Radiology is a vast field and radiologists are increasingly shying away from specialising in modalities such as CT or magnetic resonance (MR), choosing organ system specialisation instead. With fewer generalists in the field and increased workloads, access to quality diagnostic imaging interpretation services has deteriorated. This is where 5C’s solutions come in.

The company primarily targets hospital and diagnostic centres in tier II and III cities that do not have ready access to general radiologists, let alone specialists in the field. For patients in remote areas, the platform from 5C works like an on-demand radiology department.


However, 5C’s solution isn’t limited to smaller cities and towns. Today, the company works with some of the largest hospital chains in India including Apollo and ASTER as well as standalone X-ray centres. The platform currently works with close to 1,000 hospitals and diagnostic centres across 27 states in India, has a network of 400 daily active radiologists who process about 7,500 cases every day.

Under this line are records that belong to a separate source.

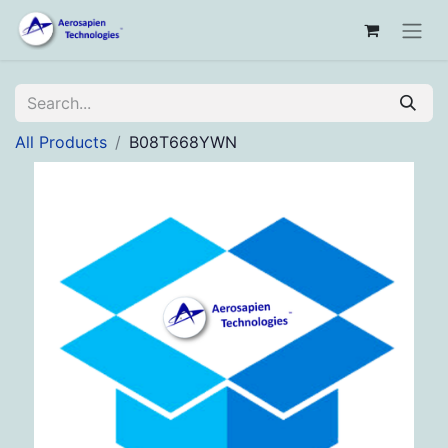
All Products
B08T668YWN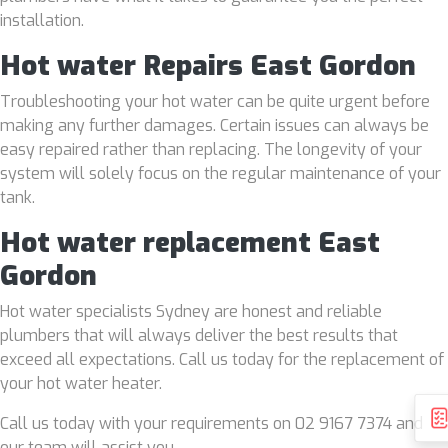
installation.
Hot water Repairs East Gordon
Troubleshooting your hot water can be quite urgent before
making any further damages. Certain issues can always be
easy repaired rather than replacing. The longevity of your
system will solely focus on the regular maintenance of your
tank.
Hot water replacement East
Gordon
Hot water specialists Sydney are honest and reliable
plumbers that will always deliver the best results that
exceed all expectations. Call us today for the replacement of
your hot water heater.
Call us today with your requirements on 02 9167 7374 and
our team will assist you.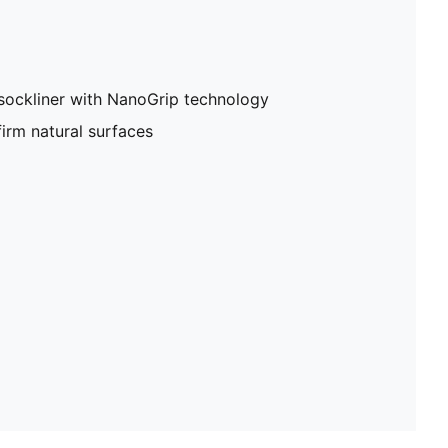
sockliner with NanoGrip technology
firm natural surfaces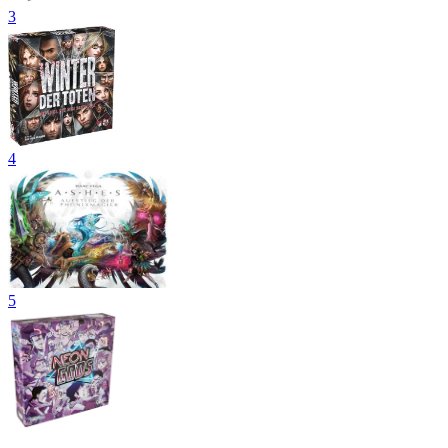
3
4
5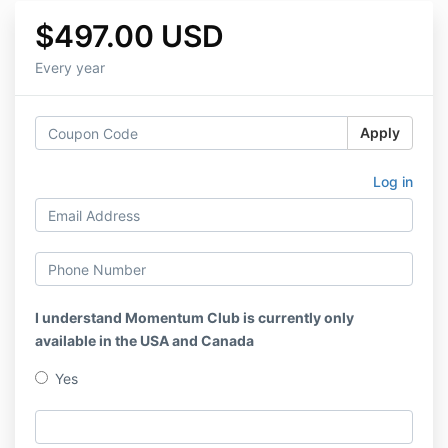
$497.00 USD
Every year
Apply
Log in
I understand Momentum Club is currently only
available in the USA and Canada
Yes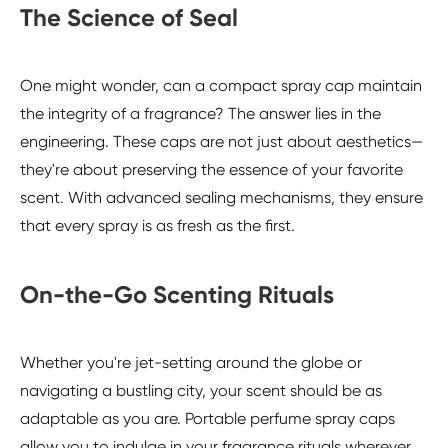
The Science of Seal
One might wonder, can a compact spray cap maintain
the integrity of a fragrance? The answer lies in the
engineering. These caps are not just about aesthetics—
they're about preserving the essence of your favorite
scent. With advanced sealing mechanisms, they ensure
that every spray is as fresh as the first.
On-the-Go Scenting Rituals
Whether you're jet-setting around the globe or
navigating a bustling city, your scent should be as
adaptable as you are. Portable perfume spray caps
allow you to indulge in your fragrance rituals wherever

5C also helps hospitals cut down on expenses. Offered on a pay-per-case basis, the service helps hospitals and diagnostic centres save anywhere between 23-40% on costs incurred when compared to working with in-house radiologists, Sivasailam claimed.

AI powered diagnostics 


AI capabilities are applied throughout the platform, from a triaging tool that helps detect and flag scans for specific pathologies to reporting verification mechanism that runs the completed reports against an AI models to verify absence of any additional pathology. It also offers a workflow optimizer that detects and flags bleeds or clinically relevant artifacts to report clinical cases in a timely manner, and a quality assurance tool where AI can help digital health providers flag and cross check reports with high probability of error. 

The process begins with technicians uploading patient information on a system called Scribe. Sivasailam said the interface helps technicians reduce upload time by 70%. 

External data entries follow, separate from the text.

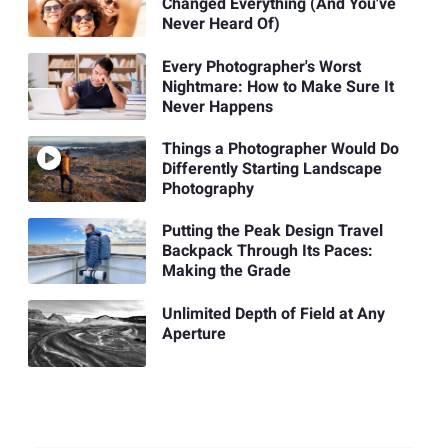
Changed Everything (And You've
Never Heard Of)
Every Photographer's Worst
Nightmare: How to Make Sure It
Never Happens
Things a Photographer Would Do
Differently Starting Landscape
Photography
Putting the Peak Design Travel
Backpack Through Its Paces:
Making the Grade
Unlimited Depth of Field at Any
Aperture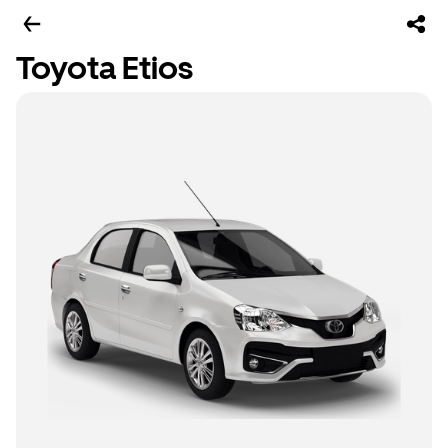
Toyota Etios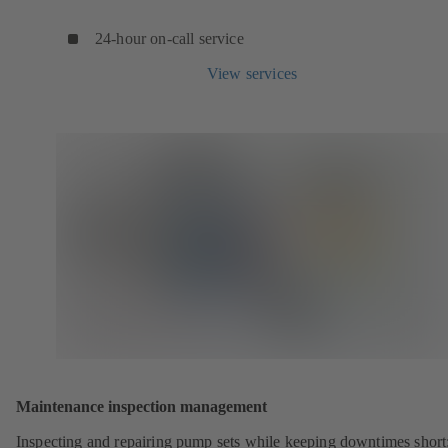
24-hour on-call service
View services
Maintenance inspection management
Inspecting and repairing pump sets while keeping downtimes shor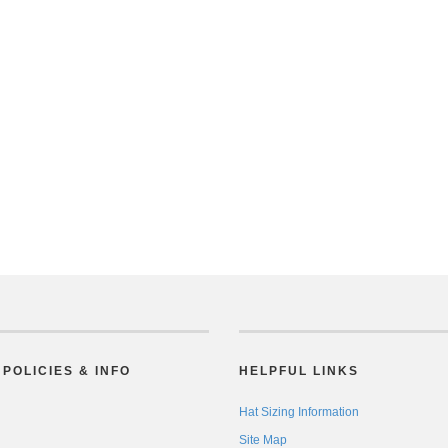
POLICIES & INFO
HELPFUL LINKS
Hat Sizing Information
Site Map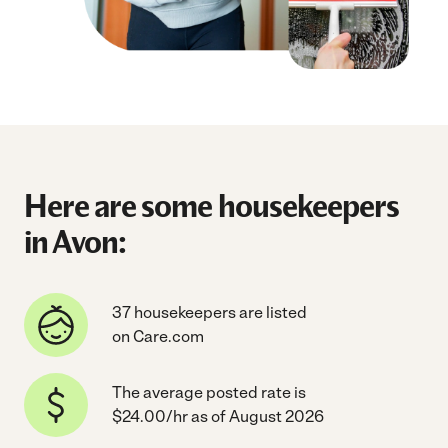
Here are some housekeepers
in Avon:
37 housekeepers are listed
on Care.com
The average posted rate is
$24.00/hr as of August 2026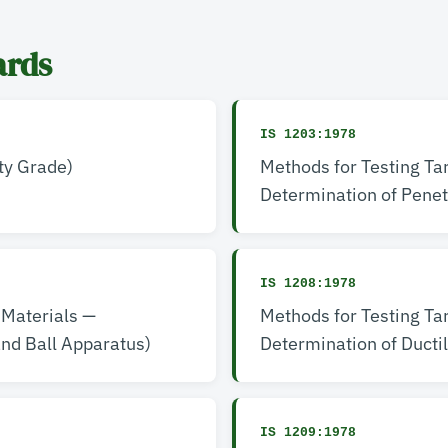
ards
IS 1203:1978
ty Grade)
Methods for Testing Ta
Determination of Penet
IS 1208:1978
 Materials —
Methods for Testing Ta
and Ball Apparatus)
Determination of Ductil
IS 1209:1978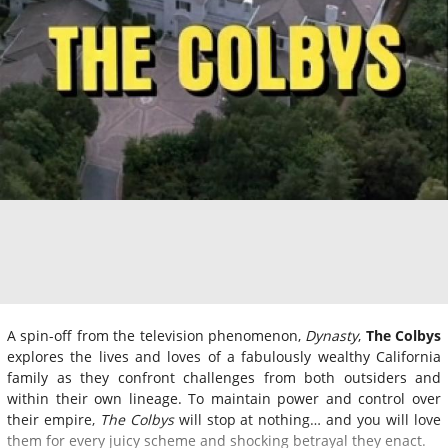
A spin-off from the television phenomenon,
Dynasty
,
The Colbys
explores the lives and loves of a fabulously wealthy California
family as they confront challenges from both outsiders and
within their own lineage. To maintain power and control over
their empire,
The Colbys
will stop at nothing… and you will love
them for every juicy scheme and shocking betrayal they enact.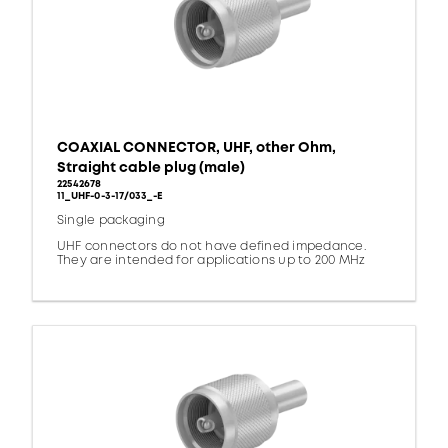
COAXIAL CONNECTOR, UHF, other Ohm,
Straight cable plug (male)
22542678
11_UHF-0-3-17/033_-E
Single packaging
UHF connectors do not have defined impedance.
They are intended for applications up to 200 MHz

“Every case is then automatically routed to the optimum radiologist through a system called Maxflow which considered several factors including TAT, radiologist’s expertise and more. A tool named Sigma flags cases with high error probability to the QA team and SID generates completed report based on inputs from AI,” he explained. 


It has deployed algorithms for each specialty. ‘Chester’ checks for abnormalities in chest x-rays, ‘Cerebro’ checks for brain scan, ‘CAL’ for fractures in hand, and ‘Bacon’ tracks and identifies disease incidences across geographies. 

Sivasailam said the company is growing at “over significant double-digit month-on-month”, on-boarding close to 70-80 clients every month, and reading over five cases a minute. He claimed the platform has directly led to over 80,000 fast interventions and did a little over 2 million reports over the years. 

5C has so far raised a total of $1.9 million from a slew of investors such as Unitus Ventures, Axilor Ventures, and the Centre for Innovation Incubation and Entrepreneurship (CIIE), which comes under the Indian Institute of Management.

“If we are able to build a horizontal diagnostics layer in India, we can potentially be the holder of diagnostics data for over 100 million Indians which can help us build a valuable digital asset,” Sivasailam said. 

Sivasailam has previously co-founded Healthizen, a grievance redressal app of the Health Department, Government of Karnataka. The platform focused on preventive healthcare through public amenities.